By Sean Stillmaker in News on Sep 4, 2010 4:00PM

Photo by WPBarr
Prosecutors have filed indictments on the grounds that instead of paying America $80 million in taxes for honey, alleged conspirators smuggled it onto the market. Most of the individuals and companies charged are connected to the German based conglomerate Alfred L. Wolffe. Between 2002-2009 the scheme had over 600 barrels of Chinese honey imported into the U.S. with their destination of origin improperly marked.

The barrels were labeled coming from the Philippines, Russia and other countries, instead of its native China, which has a tariff of $1.20 a pound on honey. China’s beehive production has been increasing since 1999 with the honey demand also increasing. But the U.S. production has been at a loss.

Officials at the press conference stressed the honey is safe and is not expecting illnesses. However, a five month investigation by the Seattle Post Intelligencer found the Chinese imported honey had an animal antibiotic - chloramphenicol - injected into it because it treated diseases from their beehives. The FDA has banned that drug in any food product.
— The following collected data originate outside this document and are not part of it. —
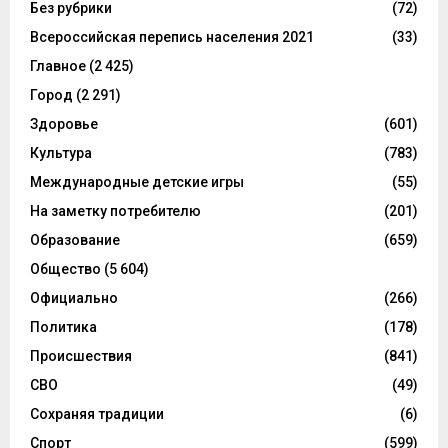
Без рубрики
(72)
Всероссийская перепись населения 2021
(33)
Главное
(2 425)
Город
(2 291)
Здоровье
(601)
Культура
(783)
Международные детские игры
(55)
На заметку потребителю
(201)
Образование
(659)
Общество
(5 604)
Официально
(266)
Политика
(178)
Происшествия
(841)
СВО
(49)
Сохраняя традиции
(6)
Спорт
(599)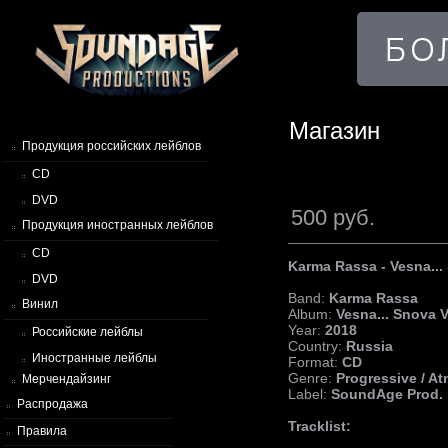
Магазин
Продукция российских лейблов
CD
DVD
500 руб.
Продукция иностранных лейблов
CD
Karma Rassa - Vesna...
DVD
Band:
Karma Rassa
Винил
Album:
Vesna... Snova 
Year:
2018
Российские лейблы
Country:
Russia
Иностранные лейблы
Format:
CD
Genre:
Progressive / A
Мерчендайзинг
Label:
SoundAge Prod.
Распродажа
Tracklist:
Правила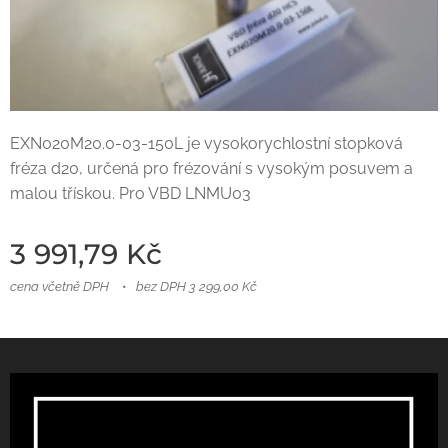
EXN020M20.0-03-150L je vysokorychlostní stopková
fréza d20, určená pro frézování s vysokým posuvem a
malou třískou. Pro VBD LNMU03
3 991,79
Kč
cena včetně DPH
bez DPH 3 299,00 Kč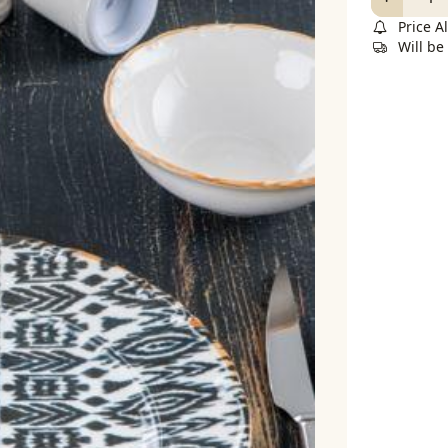
Price Al
Will be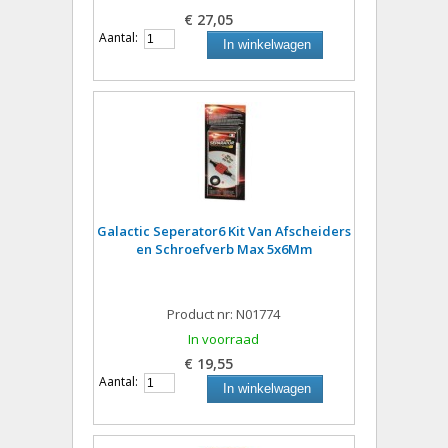
€ 27,05
Aantal:
In winkelwagen
Galactic Seperator6 Kit Van Afscheiders
en Schroefverb Max 5x6Mm
Product nr: N01774
In voorraad
€ 19,55
Aantal:
In winkelwagen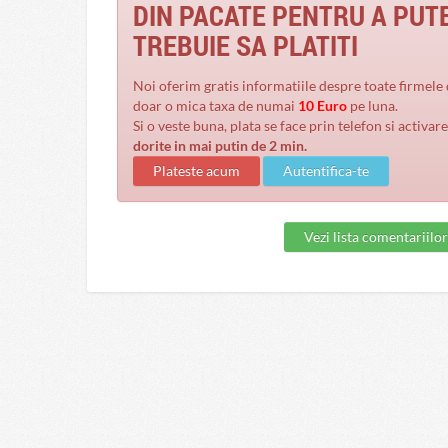
DIN PACATE PENTRU A PUT
TREBUIE SA PLATITI
Noi oferim gratis informatiile despre toate firmele din romania, totusi pentru liste personalizate percepem
doar o mica taxa de numai
10 Euro
pe luna.
Si o veste buna, plata se face prin telefon si activar
dorite in mai putin de 2 min.
Plateste acum
Autentifica-te
Vezi lista comentariilor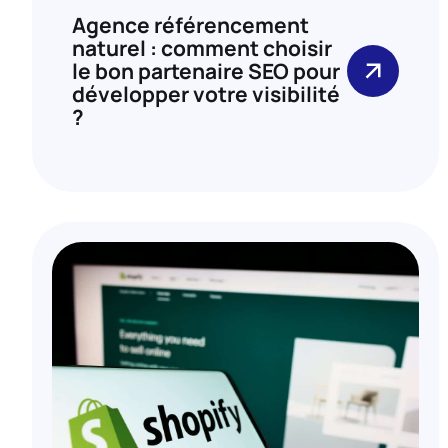
Agence référencement
naturel : comment choisir
le bon partenaire SEO pour
développer votre visibilité
?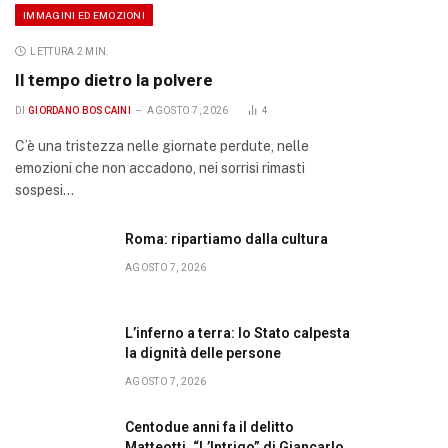
IMMAGINI ED EMOZIONI
LETTURA 2 MIN.
Il tempo dietro la polvere
DI
GIORDANO BOSCAINI
AGOSTO 7, 2026
4
C’è una tristezza nelle giornate perdute, nelle
emozioni che non accadono, nei sorrisi rimasti
sospesi…
Roma: ripartiamo dalla cultura
AGOSTO 7, 2026
L’inferno a terra: lo Stato calpesta
la dignità delle persone
AGOSTO 7, 2026
Centodue anni fa il delitto
Matteotti. “L’Intrigo” di Giancarlo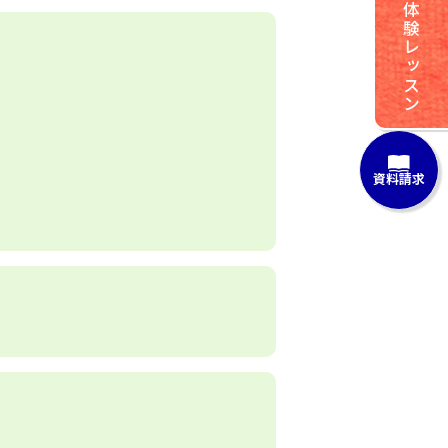
体験レッスン
資料請求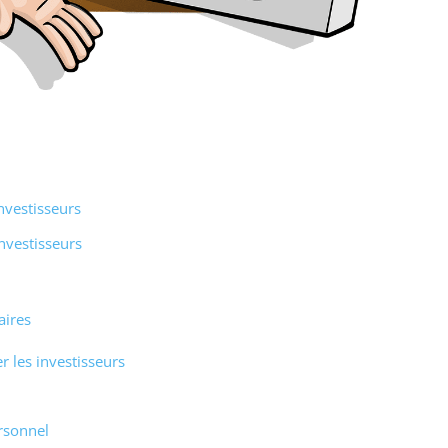
nvestisseurs
investisseurs
aires
r les investisseurs
rsonnel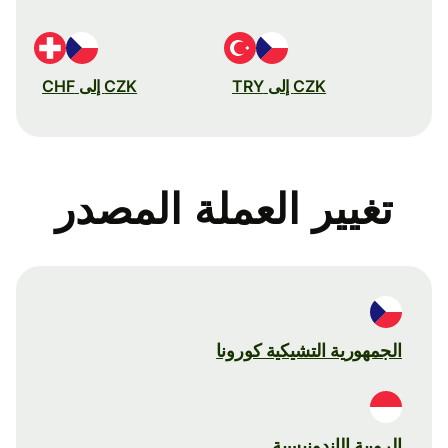
CZK إلى TRY
CZK إلى CHF
تغيير العملة المصدر
الجمهورية التشيكية كورونا
الروبية الإندونيسية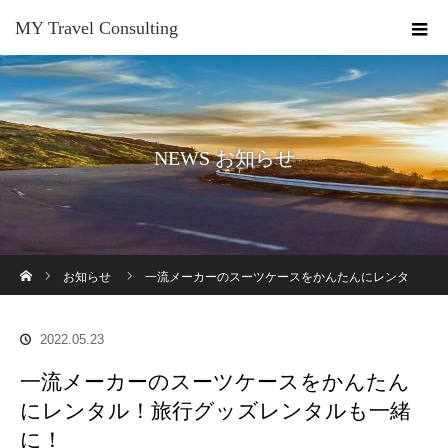
MY Travel Consulting
NEWS お知らせ
ホーム
お知らせ
一流メーカーのスーツケースをかんたんにレンタ
ル！旅行グッズレンタルも一緒に！
2022.05.23
一流メーカーのスーツケースをかんたん
にレンタル！旅行グッズレンタルも一緒
に！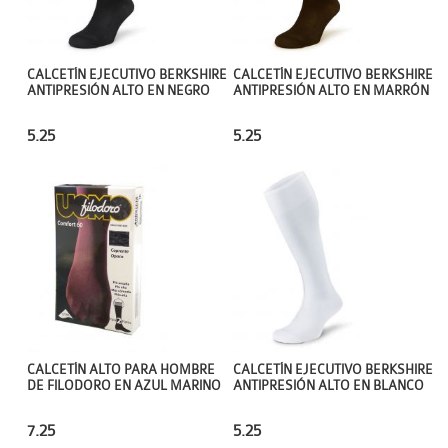
CALCETÍN EJECUTIVO BERKSHIRE
CALCETÍN EJECUTIVO BERKSHIRE
ANTIPRESIÓN ALTO EN NEGRO
ANTIPRESIÓN ALTO EN MARRÓN
5.25
5.25
CALCETÍN ALTO PARA HOMBRE
CALCETÍN EJECUTIVO BERKSHIRE
DE FILODORO EN AZUL MARINO
ANTIPRESIÓN ALTO EN BLANCO
7.25
5.25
Chicago’s indictment was announced at the heels of guilty plea for the same offense in Seattle. Chung Po Liu pleaded guilty on two counts of smuggling Chinese honey that was also adulterated with Ciprofloxian, another banned drug by the FDA. Liu was charged in 2009; he now most forfeit twice his gross profit, $400,000, and four seized honey shipments. He could also face two years in prison and a $250,000 fine. His sentencing is scheduled for Nov. 29.